With the last 6pm or later sunset time of 2022 now in the rearview, the Big Dark has officially arrived in Seattle. And it’s about to get even gloomier.
On November 6 at 2am, daylight saving time will once again draw to a close, turning back the clocks one hour and dimming happy hours for the foreseeable future. Our SAD state is so bleak that Washington passed a bill to make DST permanent. But that legislation can’t go into effect without enacting the policy federally, which seemed like a long shot...until last year, when the Patty Murray–backed Sunshine Protection Act passed in the U.S. Senate.
The bill would make daylight saving time permanent one year from now. This year, in others words, would be the last time we ever have to turn back our clocks. Proponents said later sunsets would lead to fewer car accidents and robberies, save energy, and boost the economy. But there was a broader implication that it would also lift our spirits. Polls showed most Americans were in favor.
Yet those who actually studied how sunlight affects our wellbeing were not pleased. “We never thought it would pass the Senate,” says Horacio de la Iglesia, a professor at the University of Washington whose research on sleep helped change school start times in Seattle. “It’s basically a very uninformed, ignorant measure.”

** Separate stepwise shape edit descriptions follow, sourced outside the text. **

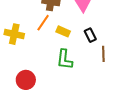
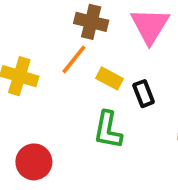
black rectangle: (90, 35) -> (144, 94), moved

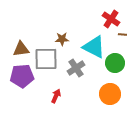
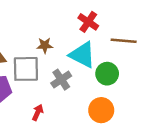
red cross: (111, 19) -> (88, 22), moved

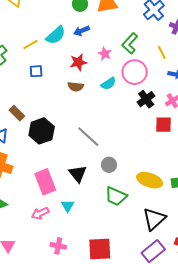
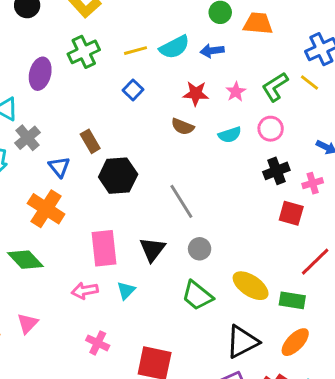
yellow line: (162, 52) -> (310, 82), moved, turned -40
blue square: (36, 71) -> (133, 90), turned 32
pink circle: (135, 72) -> (271, 129), size x0.7

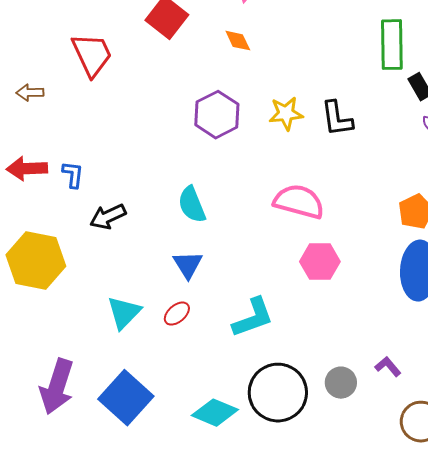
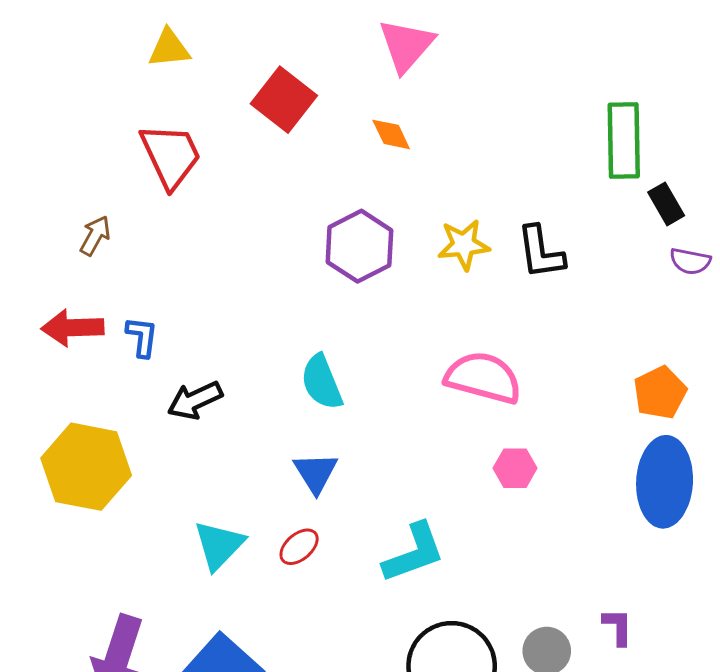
brown arrow: (30, 93) -> (95, 236), moved, turned 120
pink hexagon: (320, 262) -> (515, 468), size x0.7
purple L-shape: (388, 367) -> (618, 627), turned 40

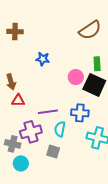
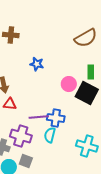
blue cross: (80, 113) -> (56, 118), moved
purple cross: (31, 132) -> (21, 136), turned 30
gray square: (53, 151) -> (26, 161), moved

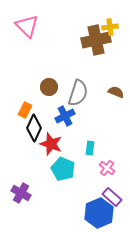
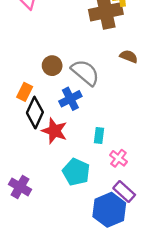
brown semicircle: (116, 92) -> (129, 56), moved
gray semicircle: (78, 93) -> (85, 72), turned -68
cyan pentagon: (63, 169) -> (76, 172), moved

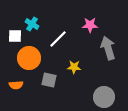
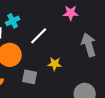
cyan cross: (32, 24) -> (13, 21), turned 32
pink star: (90, 25) -> (71, 13), moved

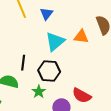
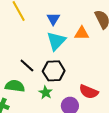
blue triangle: (46, 14) -> (53, 19), moved
black line: (23, 63) -> (27, 66), turned -49

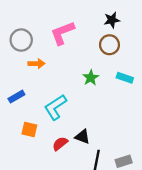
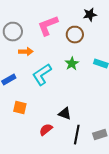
brown circle: (109, 45) -> (75, 35), moved
cyan L-shape: (55, 107) -> (42, 75), moved
red semicircle: (60, 144) -> (46, 130), moved

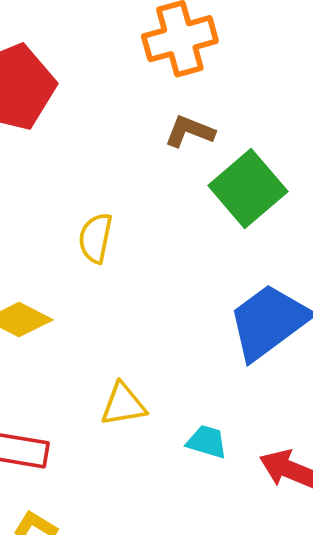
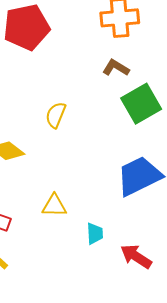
cyan trapezoid: (207, 442) -> (95, 234), turned 60

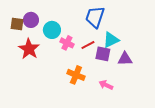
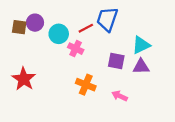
cyan triangle: (111, 40) -> (141, 45), moved
red line: (88, 45) -> (86, 28), moved
red star: (29, 49) -> (24, 79), moved

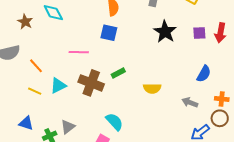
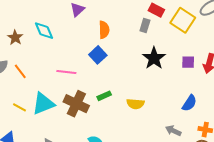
blue square: (109, 33) -> (98, 55), turned 30
orange line: (36, 66) -> (20, 71), moved
cyan triangle: (58, 86) -> (43, 104), size x1.4
yellow semicircle: (152, 88) -> (135, 104), moved

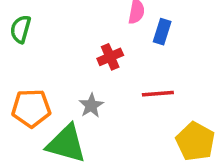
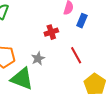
red line: (158, 94) -> (76, 55), turned 60

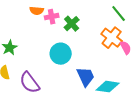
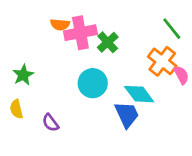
pink cross: (52, 17) -> (80, 33), size x1.6
purple semicircle: (30, 83) -> (50, 123), size x0.6
cyan diamond: (108, 87) -> (139, 94), moved, turned 45

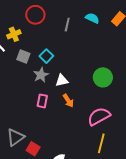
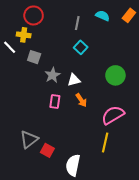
red circle: (35, 15) -> (34, 15), moved
yellow cross: (14, 34) -> (24, 35), turned 32
cyan square: (46, 56) -> (81, 47), moved
yellow line: (101, 143) -> (105, 143), moved

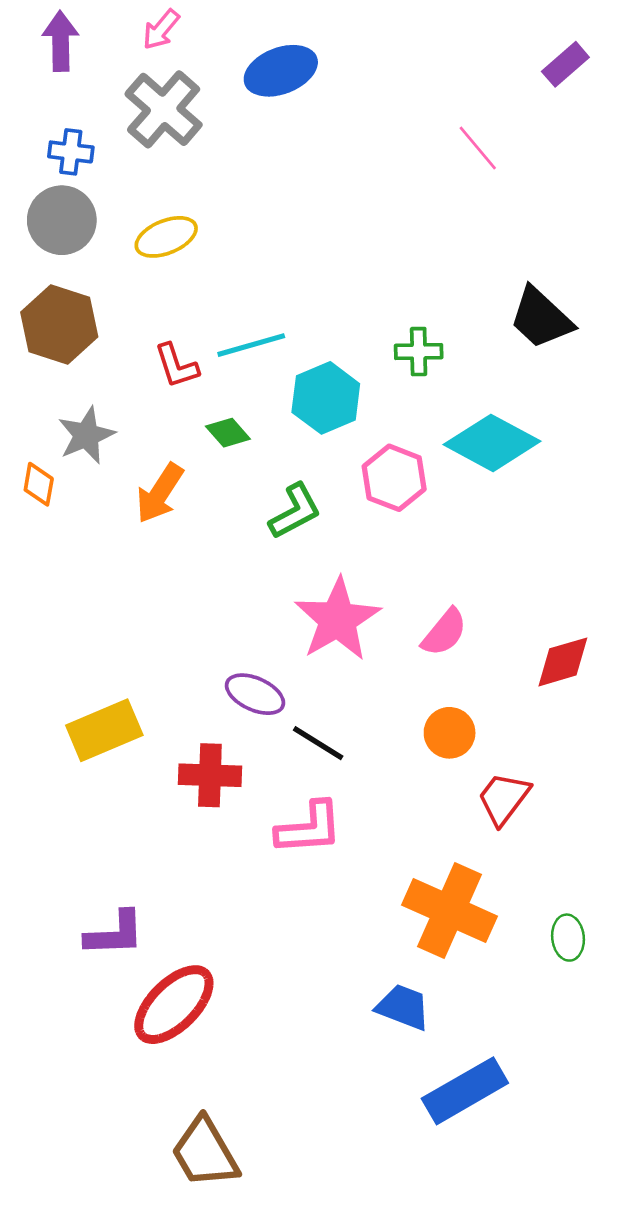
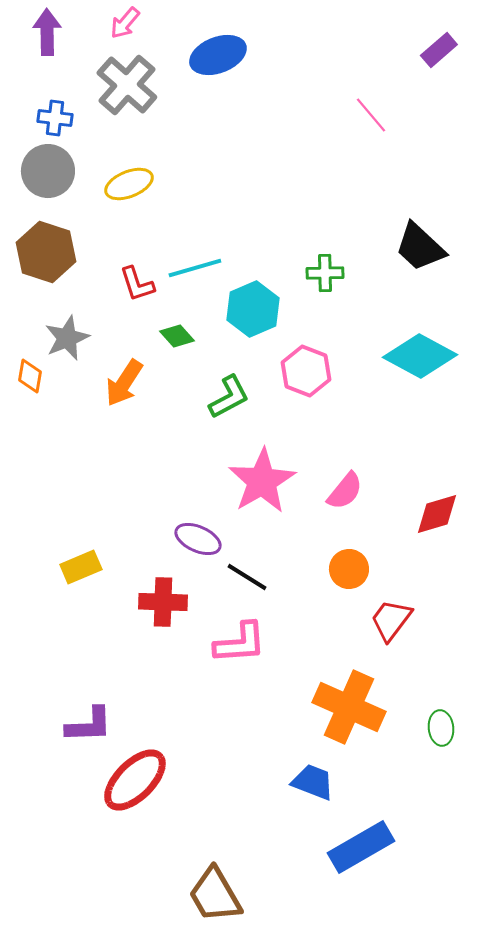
cyan diamond: (492, 443) -> (420, 356), moved
yellow rectangle: (104, 730) -> (81, 567), size x0.7
brown trapezoid: (205, 1153) -> (215, 895), moved

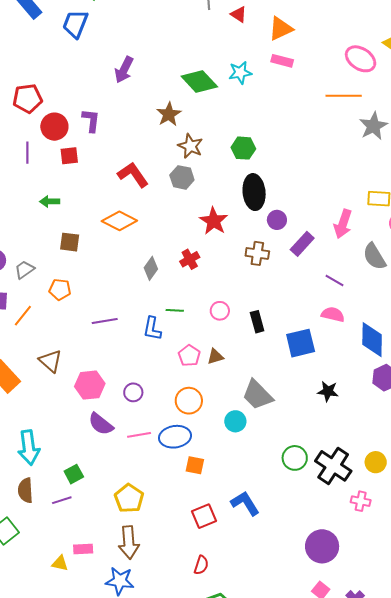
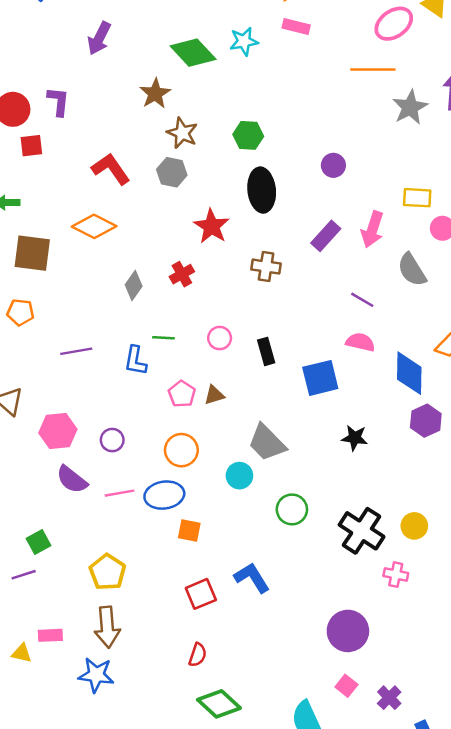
pink ellipse: (361, 59) -> (394, 24), turned -68
purple circle: (277, 220) -> (333, 165), moved
brown square: (70, 242) -> (32, 253), size x1.5
purple rectangle: (302, 244) -> (326, 236), moved
green circle: (295, 458) -> (292, 509), moved

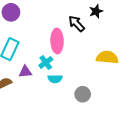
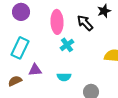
pink ellipse: (57, 41) -> (57, 22), moved
cyan cross: (46, 62) -> (67, 45), moved

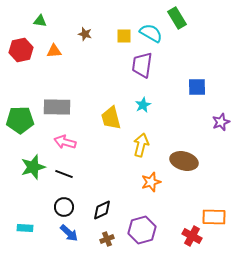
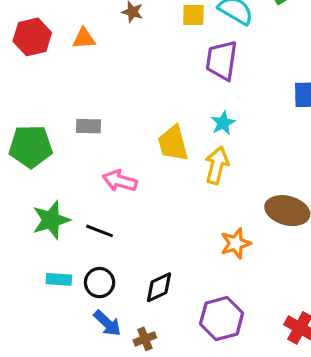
gray rectangle: (57, 107) -> (89, 126), size x0.6
pink arrow: (65, 142) -> (120, 181), moved
yellow arrow: (141, 145) -> (217, 165), moved
cyan rectangle: (25, 228) -> (59, 279), moved
brown cross: (107, 239) -> (145, 339), moved

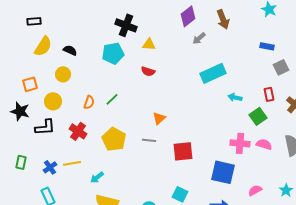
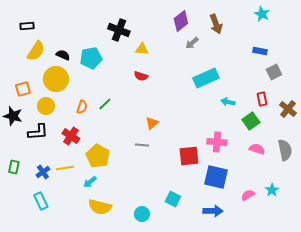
cyan pentagon: (113, 53) -> (91, 58), moved
yellow circle: (63, 74) -> (56, 79), size x1.6
yellow pentagon: (114, 139) -> (98, 156), moved
pink cross: (240, 143) -> (217, 142), moved
red square: (183, 151) -> (189, 156), moved
cyan star: (286, 190) -> (272, 190), moved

Scholars have found that more light exposure helps curb winter depression, de la Iglesia says. But getting a healthy dose of morning light is especially important for warding off the blues because it gets our internal clocks ticking. Permanent daylight saving time would only make our mornings darker for another hour and our SADness worse, he says.
Read the full article in Seattle Met.
Related article on NBC News.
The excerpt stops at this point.